New research from Cargill finds consumers want the best of both worlds – indulgence and health – and they’re willing to pay more for baked goods that deliver on both attributes.
The Sweet Delight – Decoding Consumer Bakery Decisions research surveyed 1,200 U.S. consumers to understand the unmet needs and motivations that drive consumer purchase behaviors related to cakes, pastries, and cookies. The proprietary study not only looked at what consumers say they do but revealed the why behind their purchase decisions, including their expectations around textures, packaging claims, ingredients and more.
Among its findings, the Cargill research confirmed indulgence remains the most important purchase trigger for cake, pastry and cookie purchases, outweighing barriers such as weight gain, health or diet considerations.
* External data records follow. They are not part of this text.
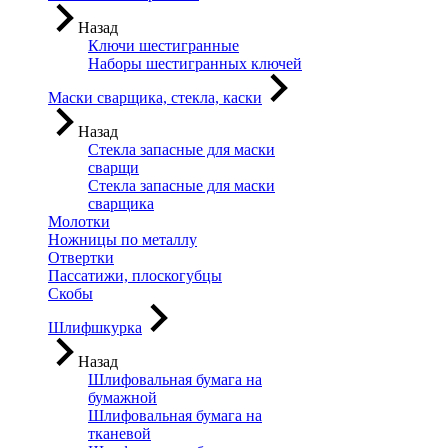
Назад
Ключи шестигранные
Наборы шестигранных ключей
Маски сварщика, стекла, каски
Назад
Стекла запасные для маски
сварщи
Стекла запасные для маски
сварщика
Молотки
Ножницы по металлу
Отвертки
Пассатижи, плоскогубцы
Скобы
Шлифшкурка
Назад
Шлифовальная бумага на
бумажной
Шлифовальная бумага на
тканевой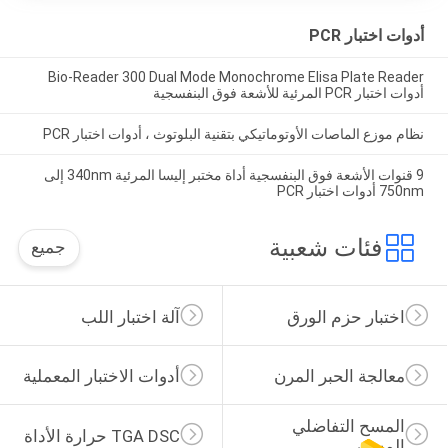
أدوات اختبار PCR
Bio-Reader 300 Dual Mode Monochrome Elisa Plate Reader
أدوات اختبار PCR المرئية للأشعة فوق البنفسجية
نظام موزع الماصات الأوتوماتيكي بتقنية البلوتوث ، أدوات اختبار PCR
9 قنوات الأشعة فوق البنفسجية أداة مختبر إليسا المرئية 340nm إلى
750nm أدوات اختبار PCR
فئات شعبية
جميع
اختبار حزم الورق
آلة اختبار اللب
معالجة الحبر المرن
أدوات الاختبار المعملية
المسح التفاضلي 
TGA DSC حرارة الأداة
المسعر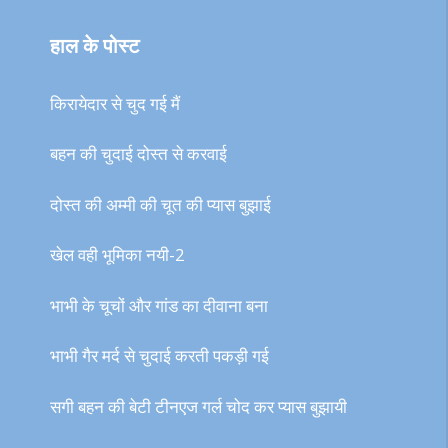
हाल के पोस्ट
किरायेदार से चुद गई मैं
बहन की चुदाई दोस्त से करवाई
दोस्त की अम्मी की चूत की प्यास बुझाई
खेल वही भूमिका नयी-2
भाभी के चूचों और गांड का दीवाना बना
भाभी गैर मर्द से चुदाई करती पकड़ी गई
सगी बहन की बेटी टीनएज गर्ल चोद कर प्यास बुझायी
“What we can say is that we saw from the brand mapping analysis that there are a lot of opportunities for store brands and branded players – especially when it comes to consumer association and perception regarding top innovation platforms, such as ‘premium indulgence,’ ‘fresh from the oven’ and ‘better for you.’ In particular, we saw opportunities for both brands and private labels to differentiate by focusing on the most sought-after textures, claims and ingredients specific to each of those platforms,” explains Ana Ivanovic, global marketing insights manager, Cargill.
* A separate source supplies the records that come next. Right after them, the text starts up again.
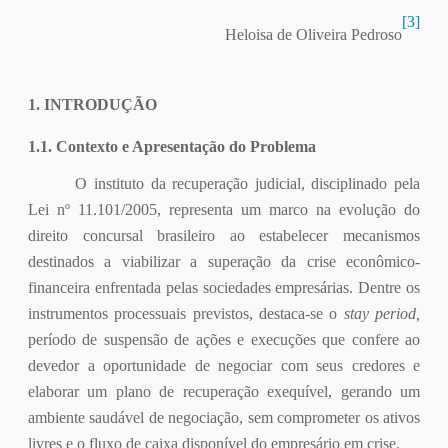
[3]
Heloisa de Oliveira Pedroso
1. INTRODUÇÃO
1.1. Contexto e Apresentação do Problema
O instituto da recuperação judicial, disciplinado pela
Lei nº 11.101/2005, representa um marco na evolução do
direito concursal brasileiro ao estabelecer mecanismos
destinados a viabilizar a superação da crise econômico-
financeira enfrentada pelas sociedades empresárias. Dentre os
instrumentos processuais previstos, destaca-se o
stay period,
período de suspensão de ações e execuções que confere ao
devedor a oportunidade de negociar com seus credores e
elaborar um plano de recuperação exequível, gerando um
ambiente saudável de negociação, sem comprometer os ativos
livres e o fluxo de caixa disponível do empresário em crise.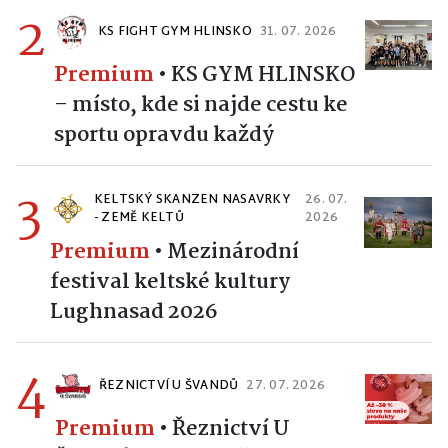
2
KS FIGHT GYM HLINSKO
31. 07. 2026
Premium
•
KS GYM HLINSKO
– místo, kde si najde cestu ke
sportu opravdu každý
3
KELTSKÝ SKANZEN NASAVRKY
26. 07.
- ZEMĚ KELTŮ
2026
Premium
•
Mezinárodní
festival keltské kultury
Lughnasad 2026
4
ŘEZNICTVÍ U ŠVANDŮ
27. 07. 2026
Premium
•
Řeznictví U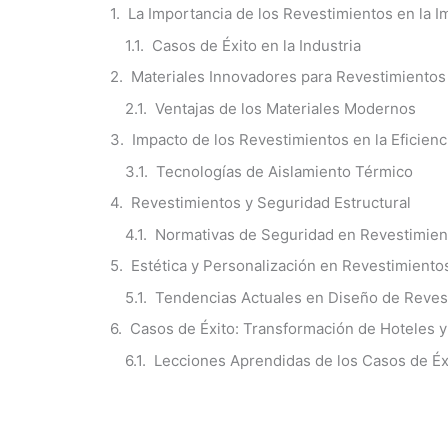
La Importancia de los Revestimientos en la 
Casos de Éxito en la Industria
Materiales Innovadores para Revestimientos
Ventajas de los Materiales Modernos
Impacto de los Revestimientos en la Eficienc
Tecnologías de Aislamiento Térmico
Revestimientos y Seguridad Estructural
Normativas de Seguridad en Revestimien
Estética y Personalización en Revestimiento
Tendencias Actuales en Diseño de Reves
Casos de Éxito: Transformación de Hoteles 
Lecciones Aprendidas de los Casos de Éx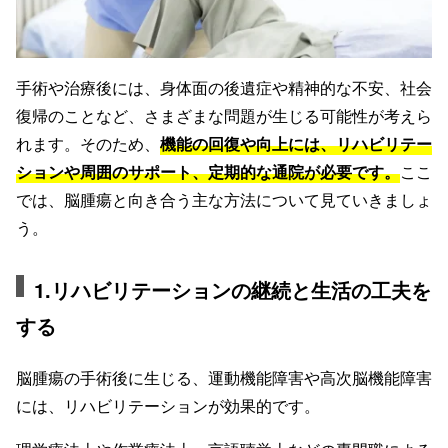
手術や治療後には、身体面の後遺症や精神的な不安、社会
復帰のことなど、さまざまな問題が生じる可能性が考えら
れます。そのため、
機能の回復や向上には、リハビリテー
ションや周囲のサポート、定期的な通院が必要です。
ここ
では、脳腫瘍と向き合う主な方法について見ていきましょ
う。
1.リハビリテーションの継続と生活の工夫を
する
脳腫瘍の手術後に生じる、運動機能障害や高次脳機能障害
には、リハビリテーションが効果的です。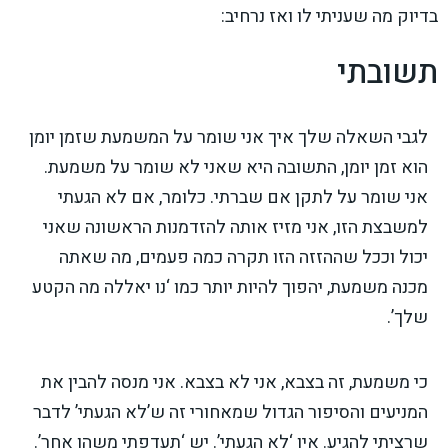
בדיוק מה שעניתי לו ואז נרחיב:
תשובתי
לגבי השאלה שלך איך אני שומר על המשמעת שזמן יומן
הוא זמן יומן, התשובה היא שאני לא שומר על משמעת.
אני שומר על לתקן אם שברתי. כלומר, אם לא הגעתי
למשבצת הזו, אני מזיז אותה להזדמנות הראשונה שאני
יכול וככל שההזזה הזו תקרה כמה פעמים, מה שאתה
מכנה משמעת, יהפוך להיות יותר כמו ‘נו יאללה מה הקטע
שלך’.
כי משמעת, זה בצבא, אני לא בצבא. אני מנסה להבין את
המניעים והסיפור הגדול שמאחורי זה ש’לא הגעתי’ לדבר
שרציתי להגיע. אין ‘לא הגעתי’. יש ‘תעדפתי משהו אחר’.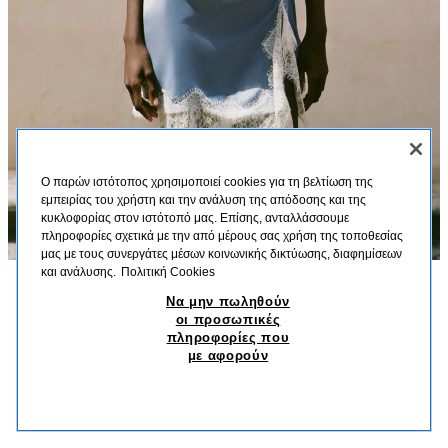
Ο παρών ιστότοπος χρησιμοποιεί cookies για τη βελτίωση της
εμπειρίας του χρήστη και την ανάλυση της απόδοσης και της
κυκλοφορίας στον ιστότοπό μας. Επίσης, ανταλλάσσουμε
πληροφορίες σχετικά με την από μέρους σας χρήση της τοποθεσίας
μας με τους συνεργάτες μέσων κοινωνικής δικτύωσης, διαφημίσεων
και ανάλυσης.
Πολιτική Cookies
Να μην πωληθούν
ΠΕΡΙΓΡΑΦΗ
ΣΎΝΘΕΣΗ
ΔΙΑΣΤΆΣΕΙΣ
οι προσωπικές
ΦΟΡΕΜΑ ΣΑΤΕΝ ΔΑΝΤΕΛΑ
πληροφορίες που
Κοντό φόρεμα με όρθιο γιακά και καβαδούρα. Κατασκευασμένο από σατινέ
με αφορούν
ύφασμα με λεπτομέρεια σούρες και άνοιγμα στο κάτω μέρος που καταλήγει
35,95 EUR
-72%
9,99 EUR
σε δαντέλα. Κλείσιμο στην πλάτη με κρυφό φερμουάρ στη ραφή.
9,99
ΜΠΛΕ / ΧΆΛΥΒΑΣ
2654/484/431
ΠΑΡΌΜΟΙΑ ΠΡΟΪΌΝΤΑ
ΔΕΝ ΥΠΑΡΧΕΙ ΑΠΟΘΕΜΑ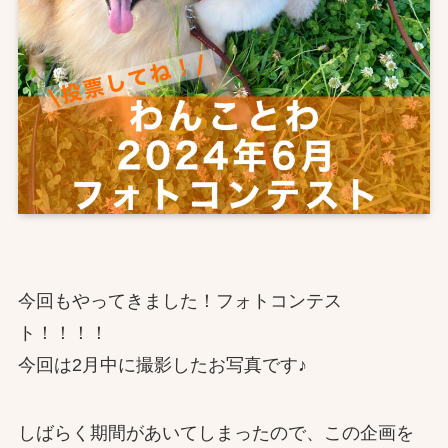
今回もやってきました！フォトコンテス
ト！！！！
今回は2月中に撮影したお写真です♪
しばらく期間があいてしまったので、この企画を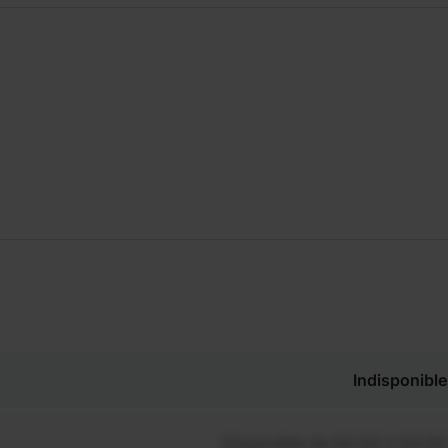
Indisponible
Disponible de 00:00 à 00:00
As for actionable responses recommended for retail bakers, Cargill found “premium indulgence” and “fresh from the oven” were the two platforms with the biggest opportunity for the general population.
“For both platforms, our research suggests it’s important to deliver on the right texture first, though key claims and ingredients aren’t far behind,” Ivanovic explains. “For example, the most appealing textures for ‘premium indulgence’ are creamy, buttery and rich, paired with the need for clean label (such as non-GMO and all-natural claims) and traceability of ingredients. For ‘fresh from the oven,’ it’s more about moist, gooey and flakey textures coupled with locally sourced and traceability claims, alongside all-natural positioning.”
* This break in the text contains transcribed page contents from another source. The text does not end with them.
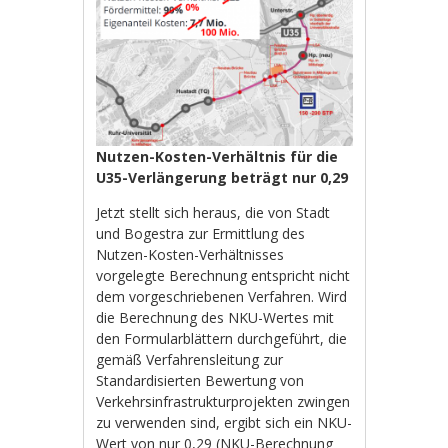
Nutzen-Kosten-Verhältnis für die
U35-Verlängerung beträgt nur 0,29
Jetzt stellt sich heraus, die von Stadt
und Bogestra zur Ermittlung des
Nutzen-Kosten-Verhältnisses
vorgelegte Berechnung entspricht nicht
dem vorgeschriebenen Verfahren. Wird
die Berechnung des NKU-Wertes mit
den Formularblättern durchgeführt, die
gemäß Verfahrensleitung zur
Standardisierten Bewertung von
Verkehrsinfrastrukturprojekten zwingen
zu verwenden sind, ergibt sich ein NKU-
Wert von nur 0,29 (
NKU-Berechnung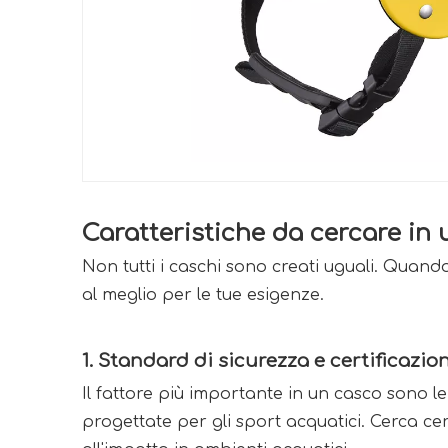
Caratteristiche da cercare in
Non tutti i caschi sono creati uguali. Quando
al meglio per le tue esigenze. 
1. 
Standard di sicurezza e certificazio
Il fattore più importante in un casco sono le s
progettate per gli sport acquatici. Cerca cer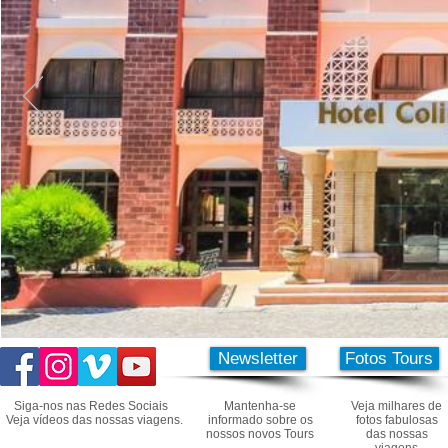
Newsletter
Fotos Tours
Siga-nos nas Redes Sociais
Mantenha-se
Veja milhares de
Veja vídeos das nossas viagens.
informado sobre os
fotos fabulosas
nossos novos Tours
das nossas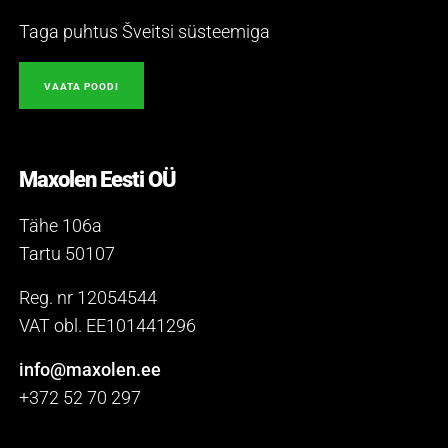
Taga puhtus Šveitsi süsteemiga
VAATA POODI
Maxolen Eesti OÜ
Tähe 106a
Tartu 50107
Reg. nr 12054544
VAT obl. EE101441296
info@maxolen.ee
+372 52 70 297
Finally, if bakeries are looking to elevate more healthier, ‘’better for you’’ product assortments, consider starting with cakes. Of the bakery sub-segments included in Cargill’s research, cakes delivered the biggest opportunity to trigger consumer interest and willingness to pay.
Within the “better for you” innovation platform, Cargill suggests focusing first on the inclusion of high priority ingredients, followed by the right set of claims,” Ivanovic said.
“In our research, some of the most sought-after ingredients included fiber, pre/probiotics, grains, vitamins, omega 3s, protein and iron, while key claims centered on low calories and sugar content,” Ivanovic noted.
Finding products that are tasty and that consumers perceive as more nutritious can be a real challenge.
“It’s also worth noting that there’s a blurry line between Indulgence and health. Our research revealed that consumers still desire clean label, signaled by cues such as all-natural and non-GMO, and low/reduced calories claim even from ‘premium indulgence’ products,” Ivanovic said. “So, these claims are not reserved only for ‘better for you’ or ‘guilt-free indulgence’ platforms. Consumers want it all!”
Highlighting the continuing importance of label-friendly formulation, Cargill’s research found consumers viewed ingredients as most influential to their purchase decision (42%).